**TASK TO CARRY OUT:** Please look for the string "distance" below and report every line in which it occurs.

**ENTRIES SUPPLIED:**
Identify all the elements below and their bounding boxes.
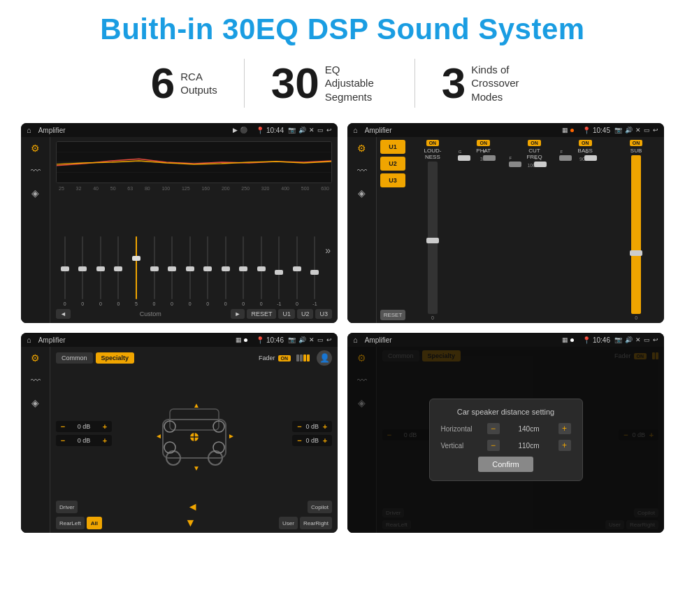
fader-copilot-btn[interactable]: Copilot	[308, 501, 332, 513]
distance-status-icons: 📷🔊✕▭↩	[614, 336, 658, 343]
fader-slider-segments[interactable]	[296, 354, 310, 361]
crossover-home-icon[interactable]: ⌂	[353, 126, 358, 134]
fader-label: Fader	[259, 354, 275, 361]
fader-home-icon[interactable]: ⌂	[27, 336, 31, 344]
eq-slider-7[interactable]: 0	[182, 229, 198, 306]
eq-slider-10[interactable]: 0	[236, 229, 251, 306]
db-minus-0[interactable]: −	[59, 422, 67, 431]
profile-icon-fader[interactable]: 👤	[317, 350, 332, 366]
dialog-confirm-button[interactable]: Confirm	[478, 457, 533, 472]
stat-eq-number: 30	[271, 62, 319, 105]
db-plus-0[interactable]: +	[101, 422, 109, 431]
home-icon[interactable]: ⌂	[27, 126, 31, 134]
db-plus-1[interactable]: +	[101, 436, 109, 445]
db-minus-1[interactable]: −	[59, 436, 67, 445]
fader-sidebar-icon2[interactable]: 〰	[31, 375, 41, 386]
eq-next-btn[interactable]: ►	[231, 309, 245, 319]
stat-rca-label: RCAOutputs	[180, 70, 217, 97]
eq-more-icon[interactable]: »	[325, 245, 331, 256]
stat-eq-label: EQ AdjustableSegments	[325, 63, 388, 104]
crossover-status-icons: 📷🔊✕▭↩	[614, 127, 658, 134]
crossover-sidebar-vol-icon[interactable]: ◈	[358, 187, 366, 199]
eq-prev-btn[interactable]: ◄	[56, 309, 71, 319]
eq-slider-8[interactable]: 0	[200, 229, 215, 306]
eq-slider-4[interactable]: 5	[129, 229, 144, 306]
dialog-horizontal-minus[interactable]: −	[487, 423, 500, 434]
eq-sidebar-eq-icon[interactable]: ⚙	[31, 143, 40, 154]
eq-reset-btn[interactable]: RESET	[247, 309, 276, 319]
eq-slider-3[interactable]: 0	[111, 229, 127, 306]
dialog-vertical-minus[interactable]: −	[487, 440, 500, 451]
fader-on-badge: ON	[278, 355, 291, 361]
db-minus-3[interactable]: −	[295, 436, 303, 445]
db-plus-2[interactable]: +	[321, 422, 329, 431]
eq-screen-title: Amplifier	[38, 127, 229, 134]
distance-screen: ⌂ Amplifier ▦ 📍 10:46 📷🔊✕▭↩ ⚙ 〰 ◈	[347, 333, 664, 533]
eq-status-time: 📍 10:44	[256, 127, 284, 134]
fader-rearleft-btn[interactable]: RearLeft	[56, 517, 85, 529]
crossover-u3-btn[interactable]: U3	[380, 173, 405, 187]
loudness-name: LOUD-NESS	[424, 148, 441, 160]
eq-sidebar-volume-icon[interactable]: ◈	[31, 187, 39, 199]
eq-sliders-row: 0 0 0 0 5 0 0 0 0 0 0 0 -1 0 -1	[56, 194, 332, 306]
fader-rearright-btn[interactable]: RearRight	[300, 517, 332, 529]
eq-slider-1[interactable]: 0	[75, 229, 91, 306]
eq-u2-btn[interactable]: U2	[297, 309, 314, 319]
eq-u1-btn[interactable]: U1	[278, 309, 295, 319]
fader-sidebar: ⚙ 〰 ◈	[21, 347, 50, 533]
eq-sidebar: ⚙ 〰 ◈	[21, 137, 50, 323]
page-title: Buith-in 30EQ DSP Sound System	[21, 13, 664, 46]
eq-u3-btn[interactable]: U3	[315, 309, 332, 319]
fader-down-arrow: ▼	[104, 517, 277, 529]
eq-slider-12[interactable]: -1	[272, 229, 287, 306]
fader-status-icons: 📷🔊✕▭↩	[288, 336, 332, 343]
fader-screen: ⌂ Amplifier ▦ 📍 10:46 📷🔊✕▭↩ ⚙ 〰 ◈	[21, 333, 338, 533]
fader-status-time: 📍 10:46	[256, 336, 284, 344]
loudness-on-badge: ON	[426, 140, 440, 146]
eq-slider-2[interactable]: 0	[93, 229, 108, 306]
fader-user-btn[interactable]: User	[279, 517, 298, 529]
eq-preset-label: Custom	[73, 310, 229, 317]
eq-slider-11[interactable]: 0	[254, 229, 269, 306]
svg-text:◄: ◄	[155, 432, 162, 440]
fader-common-tab[interactable]: Common	[56, 352, 93, 364]
stat-eq: 30 EQ AdjustableSegments	[245, 62, 414, 105]
distance-home-icon[interactable]: ⌂	[353, 336, 358, 344]
crossover-reset-btn[interactable]: RESET	[380, 310, 405, 320]
crossover-channels: ON LOUD-NESS 0 ON PHAT	[408, 140, 661, 320]
eq-slider-0[interactable]: 0	[57, 229, 73, 306]
fader-sidebar-icon3[interactable]: ◈	[31, 397, 39, 408]
crossover-screen-title: Amplifier	[365, 127, 558, 134]
fader-sidebar-icon1[interactable]: ⚙	[31, 352, 40, 364]
dialog-vertical-plus[interactable]: +	[558, 440, 571, 451]
db-minus-2[interactable]: −	[295, 422, 303, 431]
crossover-u1-btn[interactable]: U1	[380, 140, 405, 154]
svg-text:►: ►	[228, 432, 235, 440]
crossover-sidebar-wave-icon[interactable]: 〰	[357, 165, 367, 176]
sub-slider[interactable]	[631, 155, 641, 314]
eq-slider-13[interactable]: 0	[289, 229, 305, 306]
distance-screen-title: Amplifier	[365, 336, 558, 344]
crossover-u2-btn[interactable]: U2	[380, 157, 405, 171]
fader-driver-btn[interactable]: Driver	[56, 501, 78, 513]
eq-content: ⚙ 〰 ◈	[21, 137, 338, 323]
fader-bottom-row2: RearLeft All ▼ User RearRight	[56, 517, 332, 529]
dialog-horizontal-plus[interactable]: +	[558, 423, 571, 434]
loudness-slider[interactable]	[428, 162, 438, 314]
crossover-sidebar-eq-icon[interactable]: ⚙	[357, 143, 366, 154]
db-plus-3[interactable]: +	[321, 436, 329, 445]
fader-specialty-tab[interactable]: Specialty	[96, 352, 135, 364]
eq-slider-5[interactable]: 0	[147, 229, 162, 306]
sub-name: SUB	[630, 148, 642, 154]
eq-curve-area	[56, 141, 332, 183]
eq-slider-6[interactable]: 0	[164, 229, 180, 306]
eq-screen: ⌂ Amplifier ▶ ⚫ 📍 10:44 📷🔊✕▭↩ ⚙ 〰 ◈	[21, 123, 338, 323]
svg-text:▲: ▲	[193, 401, 200, 409]
eq-slider-9[interactable]: 0	[218, 229, 233, 306]
db-value-1: 0 dB	[69, 437, 99, 444]
eq-slider-14[interactable]: -1	[308, 229, 323, 306]
eq-sidebar-wave-icon[interactable]: 〰	[31, 165, 41, 176]
channel-sub: ON SUB 0	[612, 140, 661, 320]
fader-all-btn[interactable]: All	[87, 517, 102, 529]
fader-main-area: Common Specialty Fader ON 👤	[50, 347, 338, 533]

**ANSWER SPACE:**
distance-status-icons: 📷🔊✕▭↩	[614, 336, 658, 343]
distance-screen: ⌂ Amplifier ▦ 📍 10:46 📷🔊✕▭↩ ⚙ 〰 ◈	[347, 333, 664, 533]
distance-home-icon[interactable]: ⌂	[353, 336, 358, 344]
distance-screen-title: Amplifier	[365, 336, 558, 344]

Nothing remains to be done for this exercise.